(Collected data)
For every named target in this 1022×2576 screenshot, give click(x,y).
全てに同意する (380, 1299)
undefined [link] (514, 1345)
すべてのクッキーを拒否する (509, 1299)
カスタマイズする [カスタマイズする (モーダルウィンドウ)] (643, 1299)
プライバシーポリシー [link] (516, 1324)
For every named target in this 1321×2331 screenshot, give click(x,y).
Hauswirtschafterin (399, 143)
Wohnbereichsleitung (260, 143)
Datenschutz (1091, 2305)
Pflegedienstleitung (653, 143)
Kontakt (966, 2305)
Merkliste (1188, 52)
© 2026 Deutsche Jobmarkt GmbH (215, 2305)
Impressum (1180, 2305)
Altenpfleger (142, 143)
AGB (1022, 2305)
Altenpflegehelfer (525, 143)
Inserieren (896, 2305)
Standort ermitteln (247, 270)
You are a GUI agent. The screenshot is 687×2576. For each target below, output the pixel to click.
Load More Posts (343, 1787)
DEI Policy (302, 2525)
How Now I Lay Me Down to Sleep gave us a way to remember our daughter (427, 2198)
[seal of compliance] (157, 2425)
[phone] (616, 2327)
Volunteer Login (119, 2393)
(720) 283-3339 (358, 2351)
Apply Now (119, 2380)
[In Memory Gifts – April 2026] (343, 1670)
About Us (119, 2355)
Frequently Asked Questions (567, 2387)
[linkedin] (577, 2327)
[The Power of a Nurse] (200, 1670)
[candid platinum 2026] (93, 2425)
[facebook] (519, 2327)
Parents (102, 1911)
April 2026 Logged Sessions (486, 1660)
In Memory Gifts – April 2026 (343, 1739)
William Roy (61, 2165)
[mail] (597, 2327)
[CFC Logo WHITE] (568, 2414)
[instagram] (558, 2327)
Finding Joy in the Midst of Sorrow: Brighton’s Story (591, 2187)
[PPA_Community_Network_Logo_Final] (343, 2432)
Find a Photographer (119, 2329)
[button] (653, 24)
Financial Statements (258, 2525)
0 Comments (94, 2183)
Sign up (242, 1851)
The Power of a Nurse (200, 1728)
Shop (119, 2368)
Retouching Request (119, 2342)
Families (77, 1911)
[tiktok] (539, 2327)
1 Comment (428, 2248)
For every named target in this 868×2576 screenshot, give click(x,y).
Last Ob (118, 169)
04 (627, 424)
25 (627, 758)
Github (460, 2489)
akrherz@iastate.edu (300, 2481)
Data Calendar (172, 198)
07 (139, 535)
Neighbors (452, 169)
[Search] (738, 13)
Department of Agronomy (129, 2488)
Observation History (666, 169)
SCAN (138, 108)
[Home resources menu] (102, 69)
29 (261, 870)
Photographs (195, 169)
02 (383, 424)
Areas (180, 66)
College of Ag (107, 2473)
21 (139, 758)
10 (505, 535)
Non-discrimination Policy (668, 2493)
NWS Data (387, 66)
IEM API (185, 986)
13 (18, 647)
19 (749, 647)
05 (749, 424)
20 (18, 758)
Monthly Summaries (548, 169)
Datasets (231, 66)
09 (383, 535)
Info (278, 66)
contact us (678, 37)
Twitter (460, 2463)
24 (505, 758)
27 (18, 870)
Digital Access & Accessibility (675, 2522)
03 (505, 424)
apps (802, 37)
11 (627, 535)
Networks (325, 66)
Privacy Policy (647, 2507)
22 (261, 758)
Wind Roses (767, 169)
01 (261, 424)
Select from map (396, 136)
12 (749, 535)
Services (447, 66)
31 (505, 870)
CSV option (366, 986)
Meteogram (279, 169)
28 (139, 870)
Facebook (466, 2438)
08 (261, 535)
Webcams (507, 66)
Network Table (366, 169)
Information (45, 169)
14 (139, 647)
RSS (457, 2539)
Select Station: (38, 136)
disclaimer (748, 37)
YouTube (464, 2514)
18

Required work. In the entries above, restate word for word the lines between the one holding "Standort ermitteln (247, 270)" and the one holding "For every named target in this 868×2576", inclusive, and nothing besides.

Task response.
Standort ermitteln (247, 270)
You are a GUI agent. The screenshot is 687×2576. For each target below, output the pixel to click.
Load More Posts (343, 1787)
DEI Policy (302, 2525)
How Now I Lay Me Down to Sleep gave us a way to remember our daughter (427, 2198)
[seal of compliance] (157, 2425)
[phone] (616, 2327)
Volunteer Login (119, 2393)
(720) 283-3339 (358, 2351)
Apply Now (119, 2380)
[In Memory Gifts – April 2026] (343, 1670)
About Us (119, 2355)
Frequently Asked Questions (567, 2387)
[linkedin] (577, 2327)
[The Power of a Nurse] (200, 1670)
[candid platinum 2026] (93, 2425)
[facebook] (519, 2327)
Parents (102, 1911)
April 2026 Logged Sessions (486, 1660)
In Memory Gifts – April 2026 (343, 1739)
William Roy (61, 2165)
[mail] (597, 2327)
[CFC Logo WHITE] (568, 2414)
[instagram] (558, 2327)
Finding Joy in the Midst of Sorrow: Brighton’s Story (591, 2187)
[PPA_Community_Network_Logo_Final] (343, 2432)
Find a Photographer (119, 2329)
[button] (653, 24)
Financial Statements (258, 2525)
0 Comments (94, 2183)
Sign up (242, 1851)
The Power of a Nurse (200, 1728)
Shop (119, 2368)
Retouching Request (119, 2342)
Families (77, 1911)
[tiktok] (539, 2327)
1 Comment (428, 2248)
For every named target in this 868×2576 screenshot, give click(x,y).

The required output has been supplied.